Les Siamois étant si peu fermes en leur propre religion, ils n'ont pas de grands sentiments de la vie future ; on ne peut pas dire qu'ils croient l'immortalité de l'âme, car il n'en assurent rien ; ils ne disent pas aussi qu'elle finisse avec le corps, au contraire, ils sont dans cette opinion qu'elle le survit ; c'est pourquoi, dès leur vivant, ils ont soin de se pourvoir pour les besoins de l'autre vie, ils font amas d'argent, ils épargnent tout ce qu'ils peuvent et le cachent en quelque lieu retiré avec tout le secret possible, en sorte que le mari ne le dit pas à sa femme, ni le père à ses enfants, ni l'ami à son plus affidé. On ne peut dire le nombre d'argent que cette folle opinion fait cacher tous les jours, en sorte que cela peut monter à des sommes immenses ; et pour empêcher qu'on ne les cherche, ils fortifient cette première opinion d'une autre qui n'est pas moins ridicule, que le plus grand sacrilège qu'un homme puisse commettre, c'est de dérober l'argent des morts.

Ils pourraient pourtant se désabuser de cette opinion, qui les incommode durant leur vie et ne leur sert de rien après la mort, s'ils observaient la date des temps qu'on a mis en dépôt sous la terre ces sommes de réserve destinées à l'usage des pauvres âmes errantes : car ils verraient, ou qu'elles n'en ont aucun besoin, ou qu'elles oublient le lieu où ces trésors ont été cachés, puisque jamais les âmes ne reviennent les quérir. Cette opinion n'est pas seulement dans la tête du peuple, les grands seigneurs et les princes ont aussi soin de se pourvoir pour l'avenir, mais ils ne cachent point leurs trésors en des lieux inconnus, ils font bâtir de belles et grandes pyramides au pied desquelles ils enfouissent l'argent qu'ils se réservent, et les talapoins veillent à la garde de ces pyramides, qui ont cela de commode pour les âmes de ces illustres morts, qu'elles leur servent de marque et d'adresse pour mieux retrouver le lieu de leurs trésors. On voit par-là que les Siamois croient qu'après la mort il y a une autre vie : mais puisqu'ils pensent avoir besoin d'argent pour subvenir aux nécessités de leur future condition, ils ne pensent pas que l'âme de sa nature étant spirituelle, après être séparée du corps, n'a plus besoin de provisions de la qualité de celles qui ne sont employées que pour le soutien de la vie qui nous est commune avec les bêtes.

Les préceptes que la religion des Siamois prescrit pour le règlement des mœurs sont conformes à la loi naturelle que dieu a gravée dans l'âme des hommes pour la conduite de leurs actions.
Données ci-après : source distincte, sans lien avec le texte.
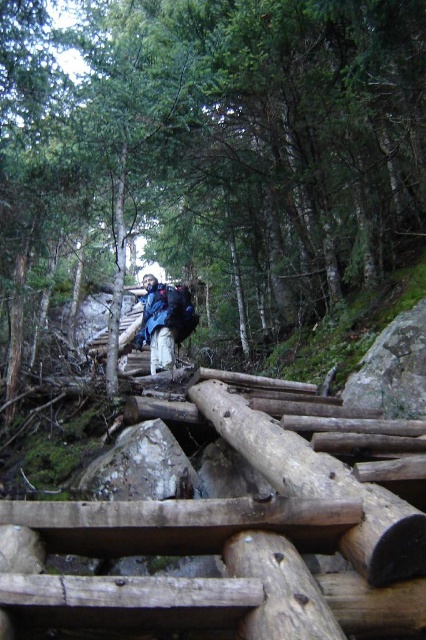 You are standing at the bottom of the rustic wooden staircase and see the green matte tree at center and the blue fabric backpack at center. Which object is taller?

The green matte tree at center is much taller than the blue fabric backpack at center.

You are hiking and see the green matte tree at center and the blue fabric backpack at center. Which object is larger in size?

The green matte tree at center is bigger than the blue fabric backpack at center.

You are standing at the bottom of the rustic wooden staircase in the forest. You notice a specific point marked at coordinates (216, 147). Based on the scene, can you determine what object this point is located on?

The point at coordinates (216, 147) is located on the green matte tree at center. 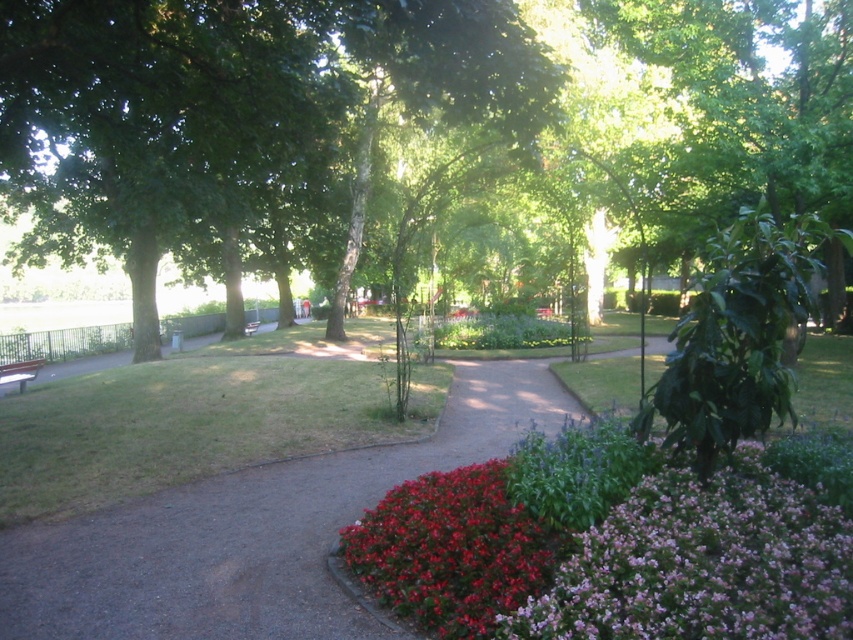 Question: Which object is closer to the camera taking this photo?

Choices:
 (A) wooden park bench at center
 (B) vivid red petals at center
 (C) purple textured flowers at lower right
 (D) dirt path at center

Answer: (C)

Question: Is green leafy tree at center thinner than purple textured flowers at lower right?

Choices:
 (A) yes
 (B) no

Answer: (B)

Question: Which object is closer to the camera taking this photo?

Choices:
 (A) dirt path at center
 (B) green leafy tree at center
 (C) vivid red petals at center

Answer: (C)

Question: Considering the real-world distances, which object is closest to the vivid red petals at center?

Choices:
 (A) purple textured flowers at lower right
 (B) dirt path at center
 (C) green leafy tree at center

Answer: (A)

Question: Does green leafy tree at center appear on the left side of purple textured flowers at lower right?

Choices:
 (A) no
 (B) yes

Answer: (B)

Question: Can you confirm if vivid red petals at center is positioned to the right of wooden park bench at center?

Choices:
 (A) yes
 (B) no

Answer: (A) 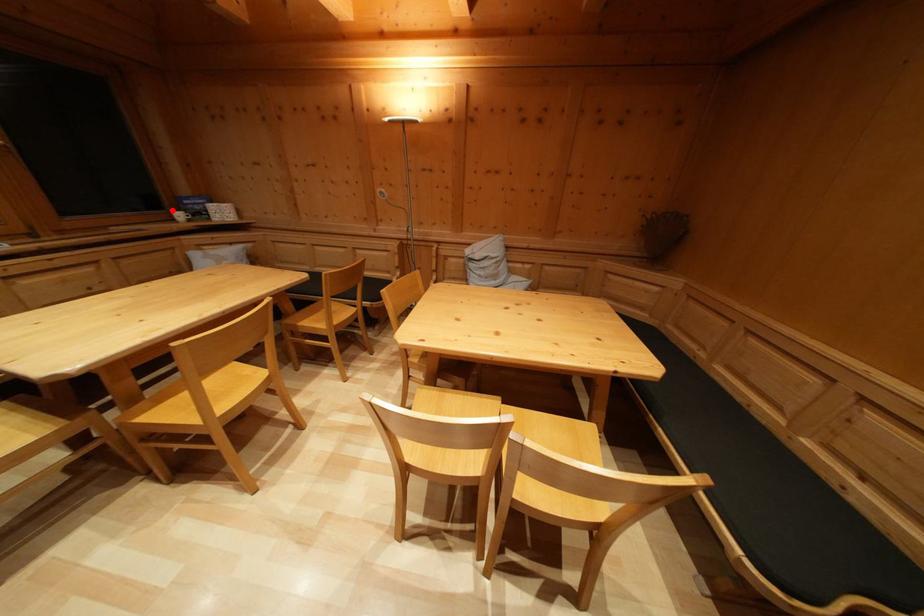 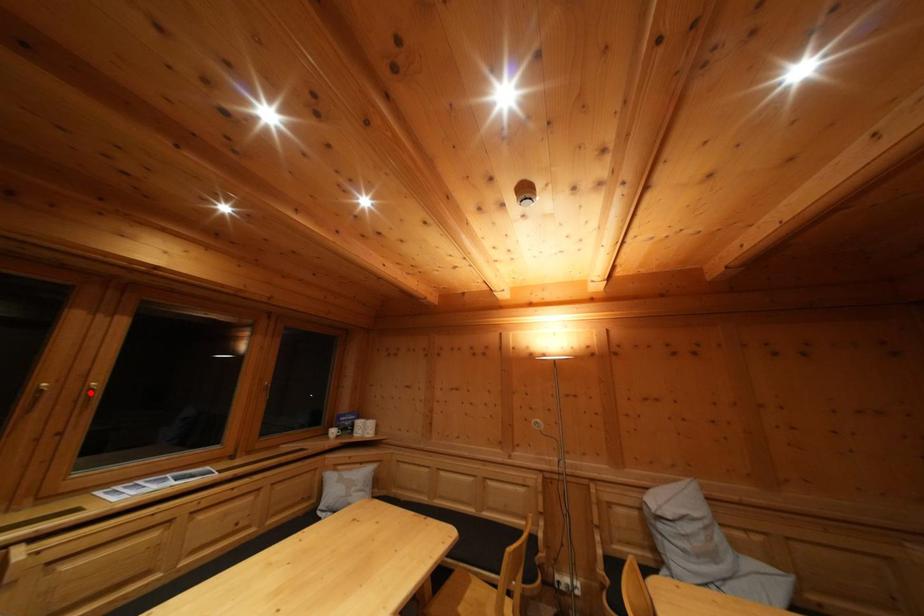 I am providing you with two images of the same scene from different viewpoints. A red point is marked on the first image and another point is marked on the second image. Is the marked point in image1 the same physical position as the marked point in image2?

No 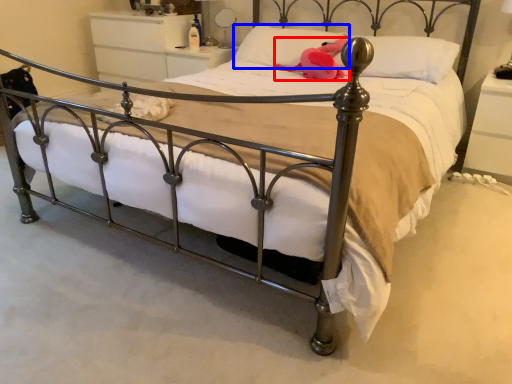 Question: Among these objects, which one is nearest to the camera, animal (highlighted by a red box) or pillow (highlighted by a blue box)?

Choices:
 (A) animal
 (B) pillow

Answer: (A) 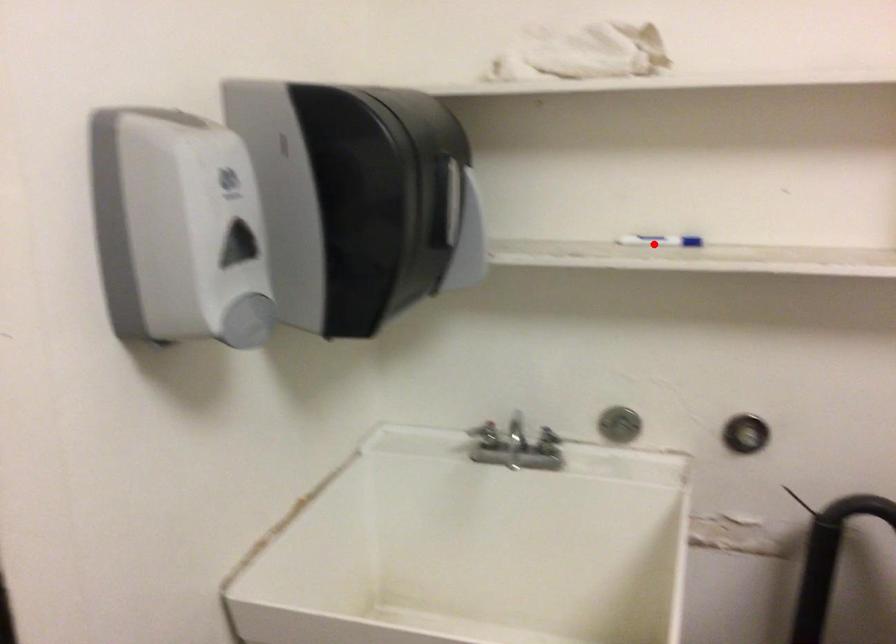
Ces préceptes se réduisent à deux qui comprennent les autres, éviter le mal et pratiquer le bien ; et quant à l'observation du premier, les Siamois ont en horreur l'injustice, il ne sont ni malicieux, ni cruels, ni fourbes ; et pour le second précepte, ils sont très portés à le pratiquer, exerçant la charité envers tout le monde, principalement envers les étrangers, les passants, les animaux et les morts.

Il sont à la vérité superstitieux en ce qui regarde les animaux, ils ne leur font jamais de mal, ils ne les tuent point, ils ont soin de les nourrir, et quelques-uns ont cette pratique avant que de prendre leurs repas de réserver toujours la part qu'ils destinent pour la nourriture des animaux, qu'ils leur font servir sur une table proprement préparée, sur laquelle les oiseaux la viennent prendre en toute liberté.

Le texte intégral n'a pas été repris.